We only share your personal data with trusted third parties and only to the extent necessary to process your order and deliver our services. These third parties may include:

  • Payment service providers handling transaction processing securely.
  • Delivery services or couriers for dispatching your order.
  • IT service providers supporting our website and customer management systems.
  • Professional advisors or auditors, where necessary for regulatory or legal compliance.

All third-party processors engaged by Shoreditch Flowers are contractually required to safeguard your data and comply with GDPR. We do not sell your personal data to any third party. If data is transferred outside the United Kingdom or European Economic Area, we ensure that it is protected via appropriate safeguards, such as Standard Contractual Clauses or equivalent measures.

Your Data Protection Rights

Under the GDPR, you have several rights regarding your personal information.

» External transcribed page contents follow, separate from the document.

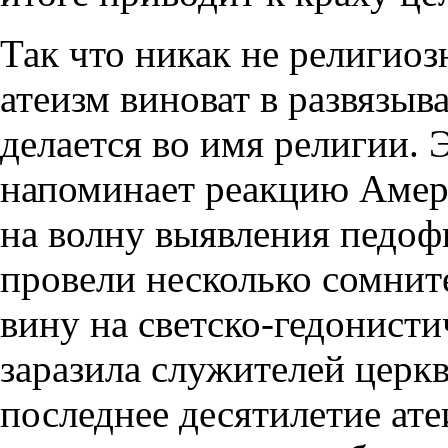
Так что никак не религио
атеизм виноват в развязыв
делается во имя религии. 
напоминает реакцию Амер
на волну выявления педоф
провели несколько сомнит
вину на светско-гедонисти
заразила служителей церкви
последнее десятилетие ат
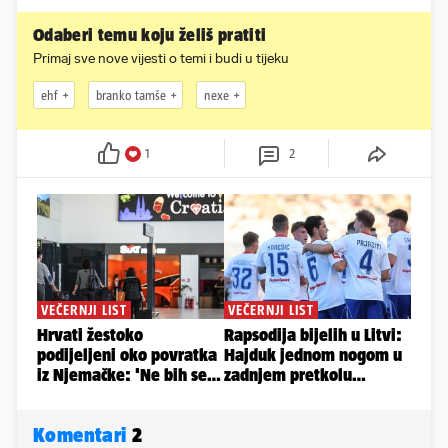
Odaberi temu koju želiš pratiti
Primaj sve nove vijesti o temi i budi u tijeku
ehf
branko tamše
nexe
1
2
Komentari
2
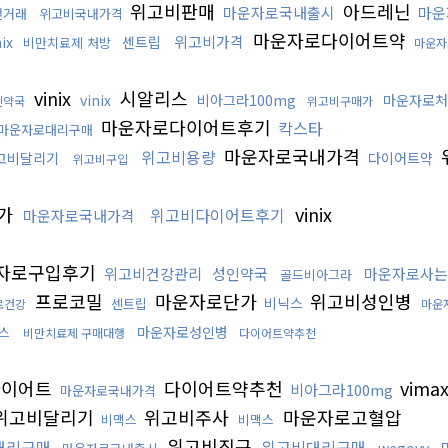
위고비판매
아드레닌
마운자로국내출시
마운
전거래
위고비국내가격
마운자로다이어트약
위고비가격
nix
센트립
비만치료제 처방
마운자
vinix
시알리스
vinix
비아그라100mg
마운자로처
인약국
위고비구매가
마운자로다이어트후기
칵스타
마운자로대리구매
마운자로국내가격
위고비용량
고비달리기
다이어트약
위고비구입
가
vinix
위고비다이어트후기
마운자로국내가격
자로구입후기
위고비건강관리
성인약국
마운자로사는
골드비아그라
프로코밀
마운자로단가
위고비성인병
비닉스
센트립
로건강
마운
마운자로성인병
스
비만치료제 구매대행
다이어트약추천
다이어트
다이어트약추천
vima
비아그라100mg
마운자로국내가격
위고비달리기
위고비주사
마운자로고혈압
비맥스
비맥스
위고비직구
대리구매
위고비대리구매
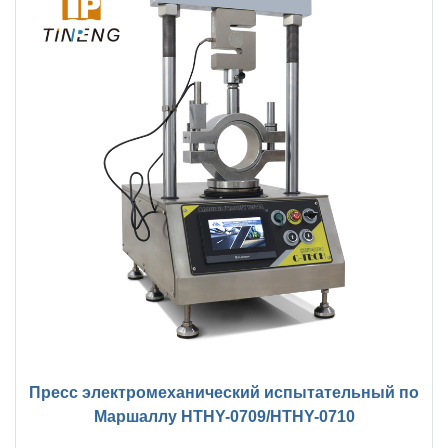
Пресс электромеханический испытательный по
Маршаллу HTHY-0709/HTHY-0710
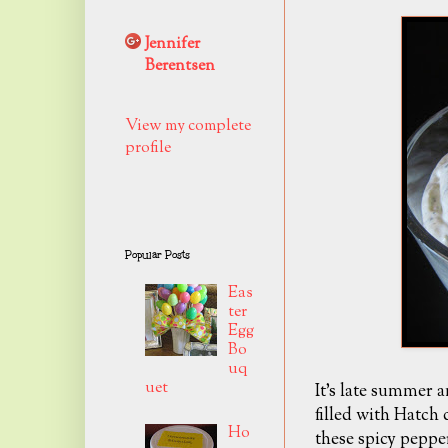
Jennifer
Berentsen
View my complete
profile
Popular Posts
Eas
ter
Egg
Bo
uq
uet
It's late summer a
filled with Hatch c
Ho
these spicy pepp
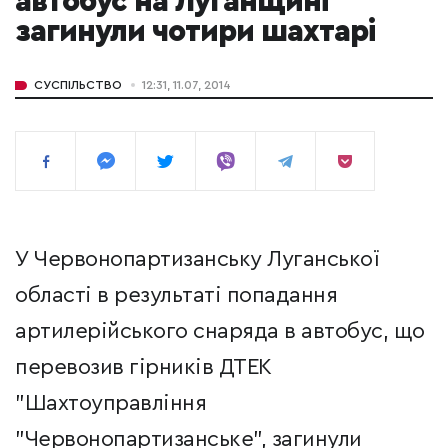
автобус на Луганщині
загинули чотири шахтарі
СУСПІЛЬСТВО
12:31, 11.07, 2014
У Червонопартизанську Луганської
області в результаті попадання
артилерійського снаряда в автобус, що
перевозив гірників ДТЕК
"Шахтоуправління
"Червонопартизанське", загинули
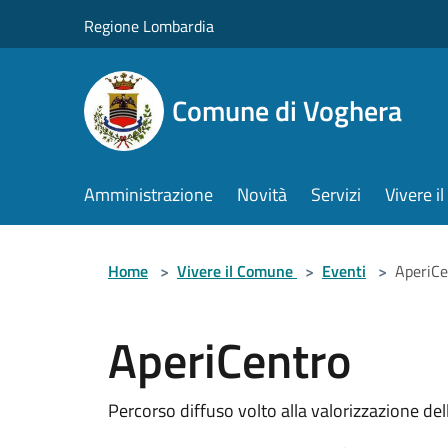
Salta al contenuto principale
Regione Lombardia
Comune di Voghera
Amministrazione
Novità
Servizi
Vivere 
Home
>
Vivere il Comune
>
Eventi
>
AperiCe
AperiCentro
Percorso diffuso volto alla valorizzazione dell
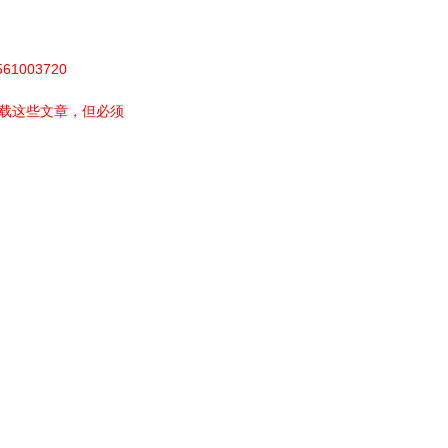
003720
载这些文章，但必须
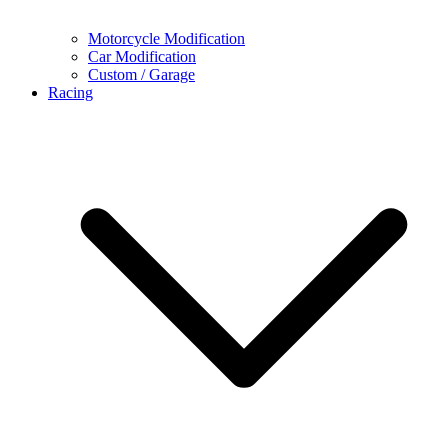
Motorcycle Modification
Car Modification
Custom / Garage
Racing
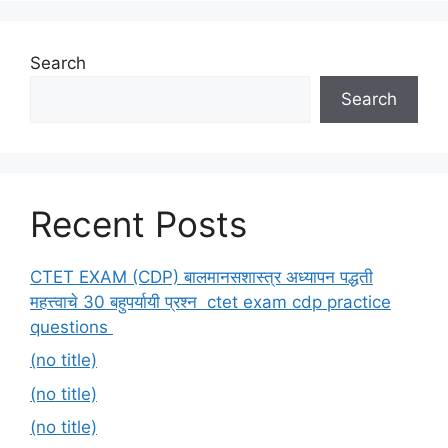
Search
Search
Recent Posts
CTET EXAM (CDP) बालमानसशास्त्र अध्यापन पद्धती
महत्त्वाचे 30 बहुपर्यायी प्रश्न ctet exam cdp practice
questions
(no title)
(no title)
(no title)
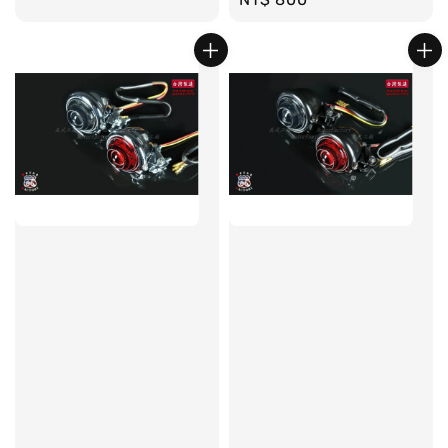
price
price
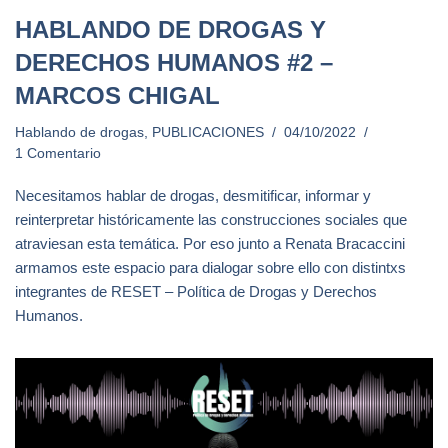
HABLANDO DE DROGAS Y
DERECHOS HUMANOS #2 –
MARCOS CHIGAL
Hablando de drogas
,
PUBLICACIONES
04/10/2022
1 Comentario
Necesitamos hablar de drogas, desmitificar, informar y
reinterpretar históricamente las construcciones sociales que
atraviesan esta temática. Por eso junto a Renata Bracaccini
armamos este espacio para dialogar sobre ello con distintxs
integrantes de RESET – Política de Drogas y Derechos
Humanos.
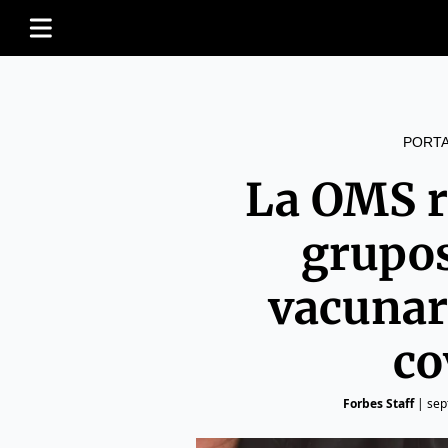
PORT
La OMS r
grupos
vacunar
co
Forbes Staff
|
sep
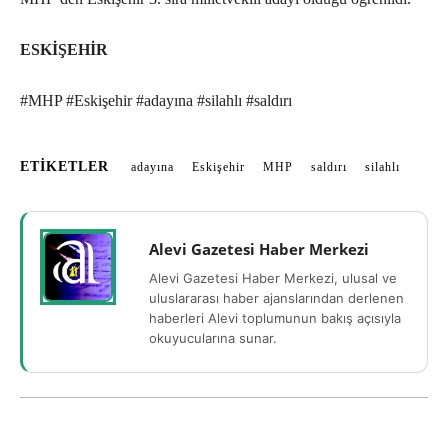
ESKİŞEHİR
#MHP #Eskişehir #adayına #silahlı #saldırı
ETIKETLER
adayına
Eskişehir
MHP
saldırı
silahlı
Alevi Gazetesi Haber Merkezi
Alevi Gazetesi Haber Merkezi, ulusal ve
uluslararası haber ajanslarından derlenen
haberleri Alevi toplumunun bakış açısıyla
okuyucularına sunar.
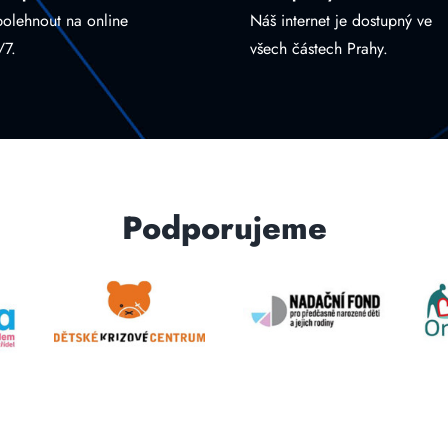
polehnout na online
Náš internet je dostupný ve
/7.
všech částech Prahy.
Podporujeme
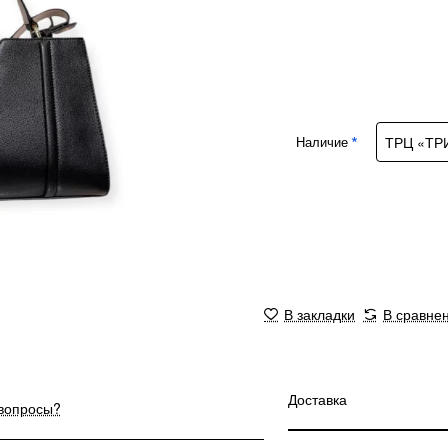
Наличие
В закладки
В сравне
Доставка
 вопросы?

These include:

  • Right of Access: You can request access to the personal data we hold about you.
  • Right to Rectification: You may ask us to correct inaccurate or incomplete information.
  • Right to Erasure: Also known as the 'right to be forgotten', you can request the deletion of your data when it is no longer necessary for the purposes collected, or if you withdraw consent.
  • Right to Restrict Processing: In certain circumstances, you can request us to suspend processing your data.
  • Right to Data Portability: You can request a copy of your data in a commonly used, machine-readable format, and have the right to transmit that data elsewhere.
  • Right to Object: You can object to processing based on legitimate interests or for direct marketing purposes at any time.
  • Right to Withdraw Consent: If we are processing your data based on consent, you can withdraw this at any time.

Should you wish to exercise any of these rights, please contact us using the details provided on our website or in-store. We will respond to all legitimate requests within one month, in accordance with GDPR.

Data Security

The security of your data is vital to us. We employ appropriate technical and organisational measures to protect your personal data, including encryption, access controls, and staff training. While we work diligently to safeguard your information, please be aware that no internet transmission can be guaranteed as 100% secure.

Updates to This Policy

We may update or revise this Privacy Policy occasionally to reflect changes in our practices, legal requirements, or enhancements to our services. Any modifications will be published on our website and available in-store, with the revised date. We encourage you to review this policy periodically.

Contact and Complaints

If you have any questions about this Privacy Policy or how we handle your data, please contact us using the details on our website or ask in-store. If you are not satisfied with our response or handling of your data, you also have the right to lodge a complaint with the UK Information Commissioner's Office (ICO).